DNA has several other advantages as a storage medium: It is highly stable, and it is easy (but expensive) to synthesize and sequence. A DNA exabyte fits in your palm because each nucleotide, equivalent to two bits, is as tiny as a cubic nanometer.
A new retrieval method developed by the MIT team involves encapsulating each DNA file in a tiny silica particle. In addition to the single-stranded DNA “barcodes,” each capsule is labeled with the file’s contents. This approach was demonstrated by encoding 20 different images into long pieces of DNA that are 3,000 nucleotides long, approximately 100 bytes long.
There was a barcode labeled “cat,” “orange,” and “wild,” indicating an image of a tiger. When the researchers want to pull out a specific embodiment, they remove DNA samples and add primers corresponding to the labels they want to find.

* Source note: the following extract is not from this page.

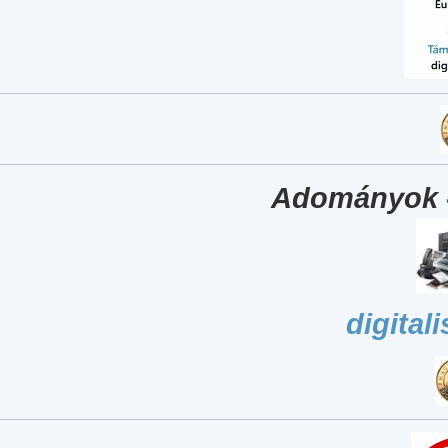
Adományok 
digital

Molecular Information Storage (MIST) is part of the Intelligence Advanced Research Projects Activity (IARPA) ADS Codex. MIST plans to acquire big-data storage for governments and the private sector for less than $1,000. Its short-term goal is to write one terabyte – a trillion bytes – and read ten terabytes within 24 hours. Taking advantage of DNA’s enormous capabilities will allow the world’s voracious appetite for data storage to be satisfied. As technology advances, new tools, as well as new applications, must be developed. You shouldn’t be surprised if the most valuable archives on earth find a new home in a collection of molecules the size of a poppy seed one day.
The error rate of DNA storage is higher than that of conventional hard drive storage. GTRI has come up with a method for identifying and correcting these errors in collaboration with University of Washington researchers. This research was funded by IARPA, an agency that supports science that addresses challenges relevant to the US intelligence community.